In Italia il progetto (per molti un’utopia) ha da tempo tra i principali sostenitori Domenico De Masi, professore emerito di Sociologia del lavoro alla Sapienza di Roma, secondo cui “lavorare meno” è la strada maestra per “lavorare tutti“. Lo scorso anno De Masi ha presentato con Nicola Fratoianni (Leu) una proposta di legge ad hoc, spiegando che con meno ore di lavoro la produttività ne avrebbe addirittura guadagnato. Come dimostrato – è la sua tesi – dal caso della Germania, in cui stando a dati Ocse il lavoratore medio lavora solo 1.386 ore l’anno contro le 1.718 dell’Italia. Ma anche in Francia (1.505 ore l’anno) e Gran Bretagna (1.538 ore) l’impegno richiesto ai dipendenti è più gravoso che nella Penisola. Ovviamente la differenza di produttività è influenzata da un insieme di fattori che va dalla dotazione infrastrutturale – collegamenti stradali ma anche infrastrutture tecnologiche – alla qualità della pubblica amministrazione. Resta il fatto che la suggestione di poter aumentare l’occupazione suddividendo tra più “teste” un dato monte orario ha un innegabile appeal, tanto più ora che la pandemia minaccia di lasciare dietro di sé più di 1 milione di disoccupati in più.

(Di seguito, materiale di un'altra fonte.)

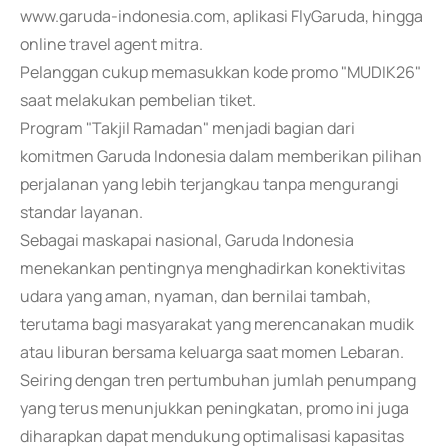
www.garuda-indonesia.com, aplikasi FlyGaruda, hingga
online travel agent mitra.
Pelanggan cukup memasukkan kode promo "MUDIK26"
saat melakukan pembelian tiket.
Program "Takjil Ramadan" menjadi bagian dari
komitmen Garuda Indonesia dalam memberikan pilihan
perjalanan yang lebih terjangkau tanpa mengurangi
standar layanan.
Sebagai maskapai nasional, Garuda Indonesia
menekankan pentingnya menghadirkan konektivitas
udara yang aman, nyaman, dan bernilai tambah,
terutama bagi masyarakat yang merencanakan mudik
atau liburan bersama keluarga saat momen Lebaran.
Seiring dengan tren pertumbuhan jumlah penumpang
yang terus menunjukkan peningkatan, promo ini juga
diharapkan dapat mendukung optimalisasi kapasitas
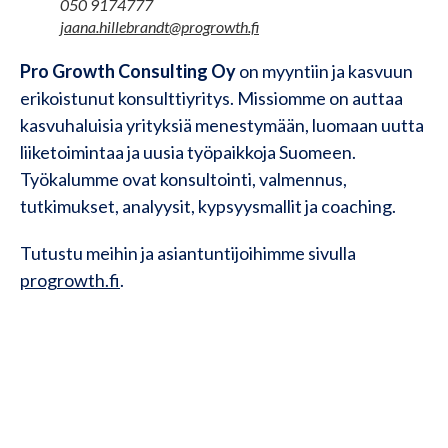
050 9174777
jaana.hillebrandt@progrowth.fi
Pro Growth Consulting Oy
on myyntiin ja kasvuun
erikoistunut konsulttiyritys. Missiomme on auttaa
kasvuhaluisia yrityksiä menestymään, luomaan uutta
liiketoimintaa ja uusia työpaikkoja Suomeen.
Työkalumme ovat konsultointi, valmennus,
tutkimukset, analyysit, kypsyysmallit ja coaching.
Tutustu meihin ja asiantuntijoihimme sivulla
progrowth.fi
.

I rappresentanti dei lavoratori chiedono di affrontare il tema: “Sono mesi che la Uil chiede una riduzione dell’orario a parità di salario. In Germania e in Finlandia se ne discute concretamente e l’Unione europea studia seriamente l’ipotesi”, ha ricordato venerdì Pierpaolo Bombardieri, segretario generale della Uil. “La questione va affrontata e risolta contrattualmente dalle parti sociali. Un sostegno da parte dello Stato, facendo leva sulle risorse europee e attivando meccanismi di defiscalizzazione o di decontribuzione, potrebbe spianare la strada a questa soluzione”. Il governo a dire il vero si è già mosso in quella direzione con i provvedimenti per fronteggiare l’emergenza: il Fondo nuove competenze, creato presso l’Anpal dal decreto Rilancio e rifinanziato fino a 730 milioni di euro con il decreto Agosto, prevede che i contratti aziendali e territoriali possano prevedere una rimodulazione dell’orario senza decurtazioni di stipendio ma anche senza gravare sui bilanci aziendali. Si tratta infatti di “sostituire” una percentuale di ore con corsi di formazione, per i quali il dipendente viene pagato dallo Stato. L’obiettivo dichiarato dalla ministra Nunzia Catalfo è duplice: “Aumentare le occasioni di progressione professionale o di nuovo impiego, scongiurando così lo spettro della disoccupazione“.

Con la legge di Bilancio lo strumento potrebbe diventare strutturale ed essere collegato più direttamente alla creazione di nuovi posti, peraltro già promossa con la decontribuzione offerta a tutti i datori di lavoro al Sud. Tra le opzioni allo studio c’è quella di garantire un salario invariato utilizzando i prestiti del programma anti-disoccupazione Sure. Che però sulla carta devono servire per finanziare cassa integrazione e altri ammortizzatori necessari per garantire un paracadute a chi è stato costretto a fermarsi causa Covid e lockdown. Nelle prossime settimane, quando il lavoro sulla prossima manovra e sul Recovery plan italiano entrerà nel vivo, si capirà se il governo intende accelerare su questo fronte. Oltralpe, va detto, il dibattito si è orientato in tutt’altra direzione: per il presidente della Confindustria francese Geoffroy Roux de Bézieux occorre riflettere sulle 35 ore perché dalla crisi si esce solo lavorando di più. E Emmanuel Macron nei mesi scorsi si era detto d’accordo.